◆ Data provided ◆

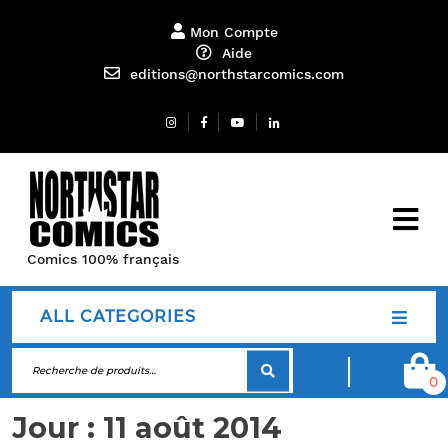
Mon Compte
Aide
editions@northstarcomics.com
Comics 100% français
ALL CATEGORIES
0
Jour :
11 août 2014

◆ Try it ◆
A word-for-word copy of the lines from the one with "Comics 100% français" through the end of the listing is what should be returned.

◆ Answer space ◆
Comics 100% français
ALL CATEGORIES
0
Jour :
11 août 2014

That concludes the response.